The 2013-14 Portsmouth Little Theater season begins in October with a performance of Alfred Hitchcock’s “The 39 Steps,” directed by Jim Hays.


“It’s not a typical Alfred Hitchcock. It’s a melodrama. Four actors play 250 different characters. It is fascinating, and it is a very tech-heavy show. There’s some crazy things that are going to happen on this stage, and I can guarantee Jason Chaney is going to make sure they do,” Smith said.


Auditions for cast and backstage crew for “The 39 Steps” will be Aug. 26-27 at 7 p.m. The show opens the season with its first performances Oct. 25-26 at 7:30 p.m., followed by shows Nov. 1-2 at 7:30 p.m.

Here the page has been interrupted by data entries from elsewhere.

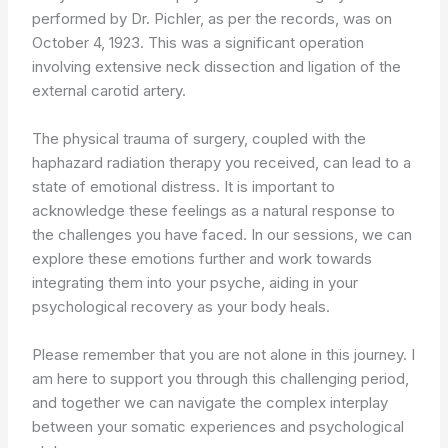
performed by Dr. Pichler, as per the records, was on
October 4, 1923. This was a significant operation
involving extensive neck dissection and ligation of the
external carotid artery.
The physical trauma of surgery, coupled with the
haphazard radiation therapy you received, can lead to a
state of emotional distress. It is important to
acknowledge these feelings as a natural response to
the challenges you have faced. In our sessions, we can
explore these emotions further and work towards
integrating them into your psyche, aiding in your
psychological recovery as your body heals.
Please remember that you are not alone in this journey. I
am here to support you through this challenging period,
and together we can navigate the complex interplay
between your somatic experiences and psychological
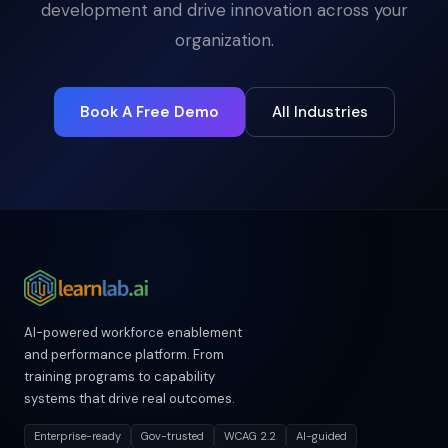
development and drive innovation across your
organization.
Book A Free Demo
All Industries
AI-powered workforce enablement
and performance platform. From
training programs to capability
systems that drive real outcomes.
Enterprise-ready
Gov-trusted
WCAG 2.2
AI-guided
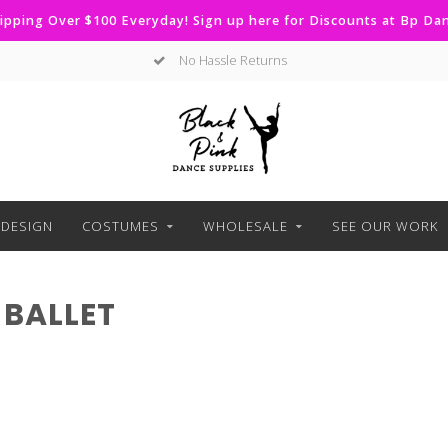
ipping Over $100 Everyday! Sign up here for Discounts at Bp D
No Hassle Returns
DESIGN
COSTUMES
WHOLESALE
SEE OUR WORK
BALLET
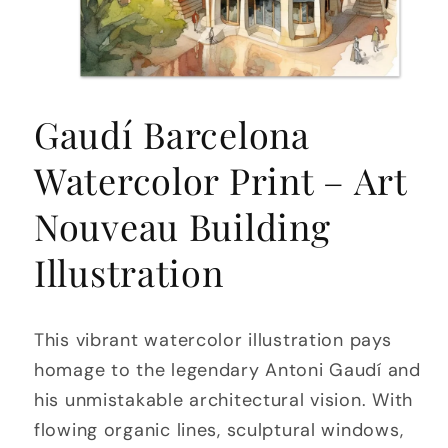
Open
media
Gaudí Barcelona
1
in
modal
Watercolor Print – Art
Nouveau Building
Illustration
This vibrant watercolor illustration pays
homage to the legendary Antoni Gaudí and
his unmistakable architectural vision. With
flowing organic lines, sculptural windows,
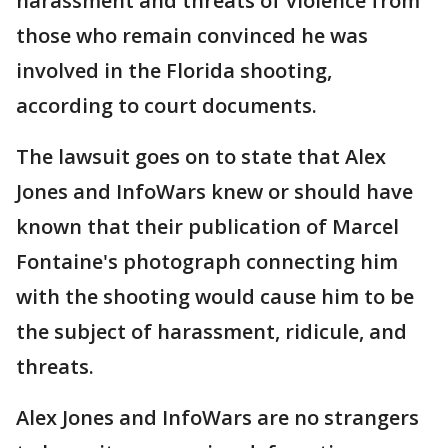
harassment and threats of violence from
those who remain convinced he was
involved in the Florida shooting,
according to court documents.
The lawsuit goes on to state that Alex
Jones and InfoWars knew or should have
known that their publication of Marcel
Fontaine's photograph connecting him
with the shooting would cause him to be
the subject of harassment, ridicule, and
threats.
Alex Jones and InfoWars are no strangers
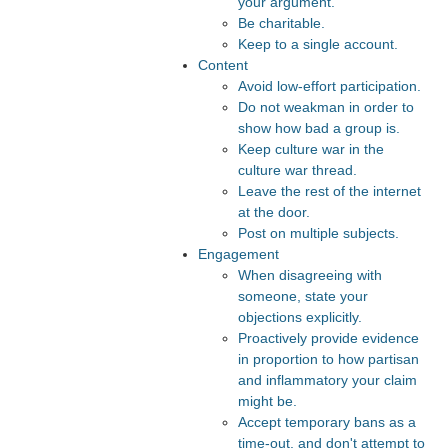
your argument.
Be charitable.
Keep to a single account.
Content
Avoid low-effort participation.
Do not weakman in order to
show how bad a group is.
Keep culture war in the
culture war thread.
Leave the rest of the internet
at the door.
Post on multiple subjects.
Engagement
When disagreeing with
someone, state your
objections explicitly.
Proactively provide evidence
in proportion to how partisan
and inflammatory your claim
might be.
Accept temporary bans as a
time-out, and don't attempt to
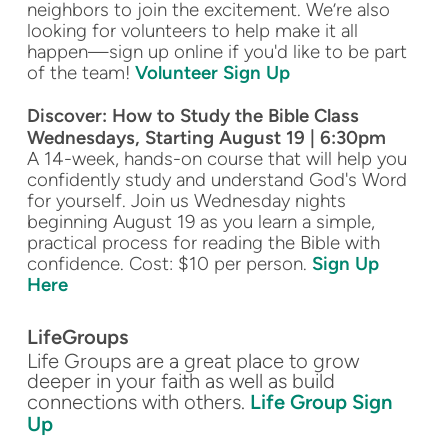
neighbors to join the excitement. We’re also
looking for volunteers to help make it all
happen—sign up online if you'd like to be part
of the team!
Volunteer Sign Up
Discover: How to Study the Bible Class
Wednesdays, Starting August 19 | 6:30pm
A 14-week, hands-on course that will help you
confidently study and understand God's Word
for yourself. Join us Wednesday nights
beginning August 19 as you learn a simple,
practical process for reading the Bible with
confidence. Cost: $10 per person.
Sign Up
Here
LifeGroups
Life Groups are a great place to grow
deeper in your faith as well as build
connections with others.
Life Group Sign
Up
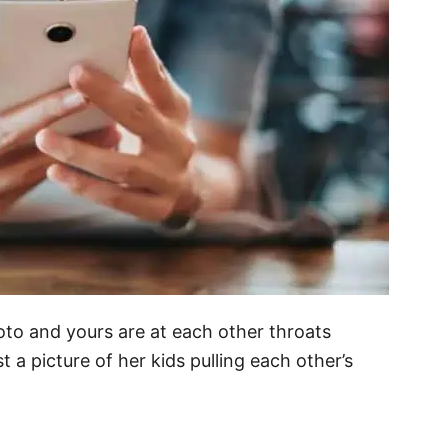
hoto and yours are at each other throats
 a picture of her kids pulling each other’s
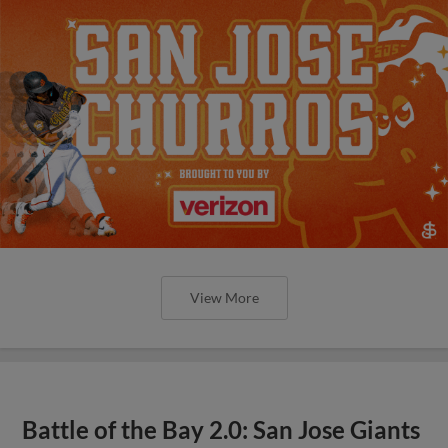
View More
Battle of the Bay 2.0: San Jose Giants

Following is the theater’s Christmas performance, honoring the very first Portsmouth Little Theater director Barbara Robinson by performing her international best-selling Christmas story, “The Best Christmas Pageant Ever.”


Robinson was born in Portsmouth and burst onto the scene in 1972 with her book, “The Best Christmas Pageant Ever.” Now considered a classic, the story has been made into a perennially rebroadcast TV movie and a play. “The Best Christmas Pageant Ever” was followed by “My Brother Louis Measures Worms: And Other Louis Stories” in 1988, then “The Best School Year Ever” in 1994, and “The Best Halloween Ever” in 2004.

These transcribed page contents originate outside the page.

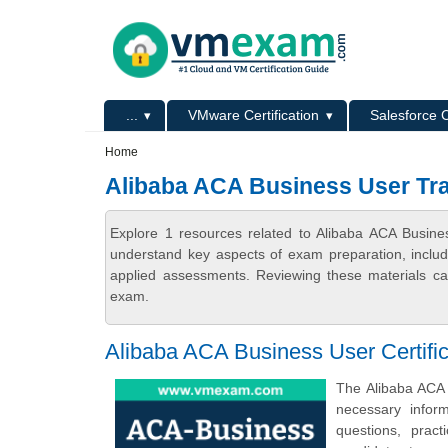
Skip to main content
Skip to search
Primary menu
...
VMware Certification
Salesforce C
Secondary menu
Home
Alibaba ACA Business User Tra
Explore 1 resources related to Alibaba ACA Busine
understand key aspects of exam preparation, includ
applied assessments. Reviewing these materials can
exam.
Alibaba ACA Business User Certifi
The Alibaba ACA 
necessary infor
questions, prac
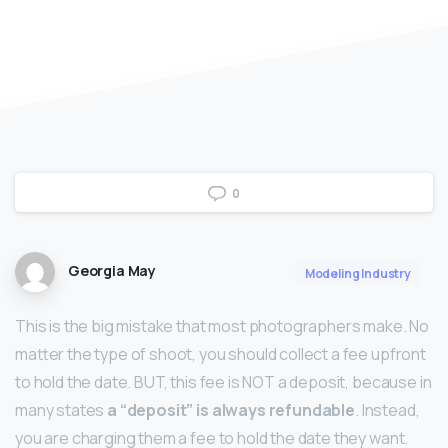
0
Georgia May
Modeling Industry
This is the big mistake that most photographers make. No
matter the type of shoot, you should collect a fee upfront
to hold the date. BUT, this fee is NOT a deposit, because in
many states
a “deposit” is always refundable
. Instead,
you are charging them a fee to hold the date they want.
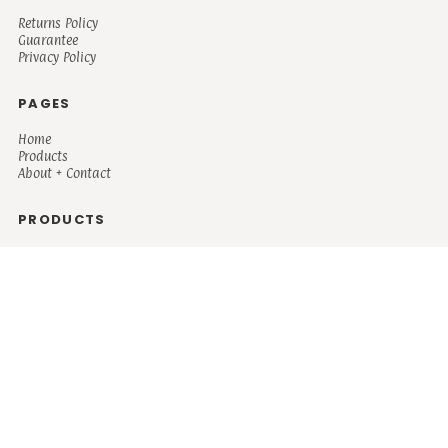
Returns Policy
Guarantee
Privacy Policy
PAGES
Home
Products
About + Contact
PRODUCTS
Men's
Women's
Mugs and Coolers
Bags and Totes
Children's
Baby/Toddler's
Science
Teacher
Motivational
Faith
Music
Mystical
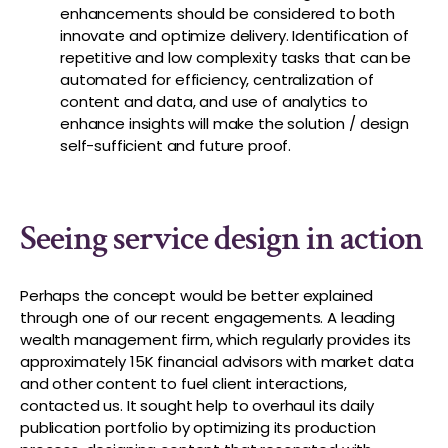
enhancements should be considered to both
innovate and optimize delivery. Identification of
repetitive and low complexity tasks that can be
automated for efficiency, centralization of
content and data, and use of analytics to
enhance insights will make the solution / design
self-sufficient and future proof.
Seeing service design in action
Perhaps the concept would be better explained
through one of our recent engagements. A leading
wealth management firm, which regularly provides its
approximately 15K financial advisors with market data
and other content to fuel client interactions,
contacted us. It sought help to overhaul its daily
publication portfolio by optimizing its production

“We chose ‘The Best Christmas Pageant Ever’ because Barbara Robinson directed the very first show at Portsmouth Little Theater 65 years ago,” Smith said. “We haven’t done the show for a long time, and it is a great show. It is a hilarious show.”

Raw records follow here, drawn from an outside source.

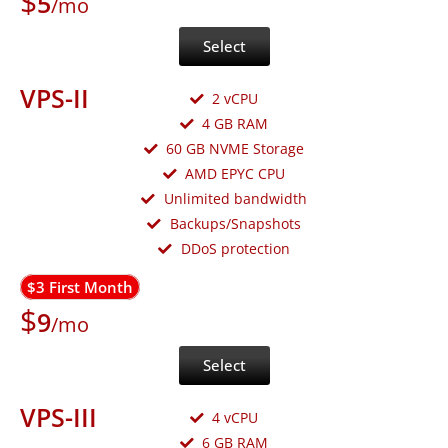
$
5
/mo
Select
VPS-II
2 vCPU
4 GB RAM
60 GB NVME Storage
AMD EPYC CPU
Unlimited bandwidth
Backups/Snapshots
DDoS protection
$3 First Month
$
9
/mo
Select
VPS-III
4 vCPU
6 GB RAM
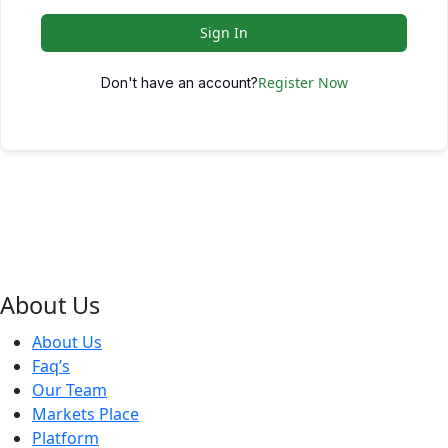
Sign In
Register Now
Don't have an account?
About Us
About Us
Faq’s
Our Team
Markets Place
Platform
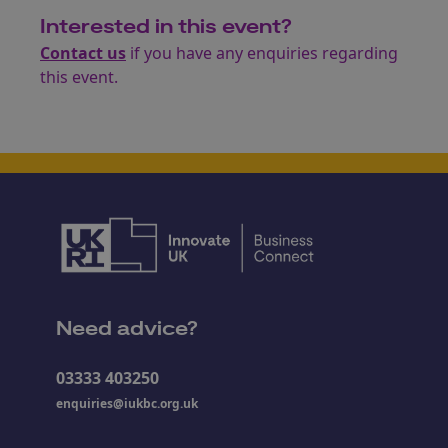
Interested in this event?
Contact us
if you have any enquiries regarding
this event.
Need advice?
03333 403250
enquiries@iukbc.org.uk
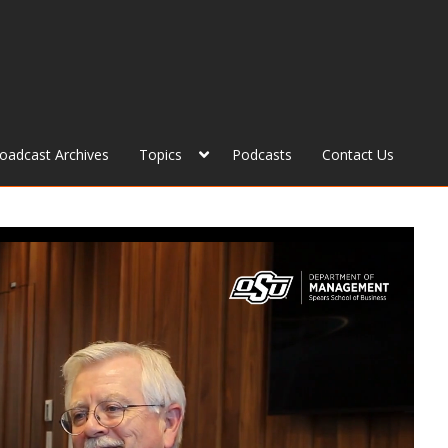
roadcast Archives
Topics
Podcasts
Contact Us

The Portsmouth Little Theater performance, directed by Melanie Manchester, and assisted by Aundrea Perkins, will be Dec. 6, 7, 13, and 14, at 7:30 p.m.; with one matinee Dec. 15 at 2 p.m. The theater had planned to invite Robinson to attend their performance, but Robinson passed away Tuesday, July 9. She was 85 years old and was living in Berwyn, Penn., at the time of her death.


In February, the theater will present a performance of the classic Rodgers & Hammerstein musical “South Pacific,” directed by Jason Chaney with Musical Direction by Linda Tieman. The theater will perform “South Pacific” Feb. 14, 15, 21 and 22 at 7:30 p.m., and Feb. 16 and 22 at 2 p.m.


The Portsmouth Little Theater then will wrap up its next season with the comedy “Art,” by last season’s “God of Carnage” playwright Yasmina Reza, and directed by directed by Michael Stapleton. In the story, three friends discuss the exorbitant purchase of a piece of art that seems to be a blank canvas. “Art” will be performed at the Portsmouth Little Theater June 6, 7, 13 and 14 at 7:30 p.m.


“I’m super excited about this season. I think it has something for everyone. There’s some classics and some cutting-edge — I mean, ‘Art’ is pushing the envelope a little bit. They’re all going to be fantastic. We couldn’t go wrong with any of them,” Smith said.


Season tickets will be available to season ticket members first, in September, and tickets for individual shows will be available to the general public before the performances. Audition dates for each show and season ticket information, as well as individual show tickets, will be available on the theatre’s website www.pltlive.com.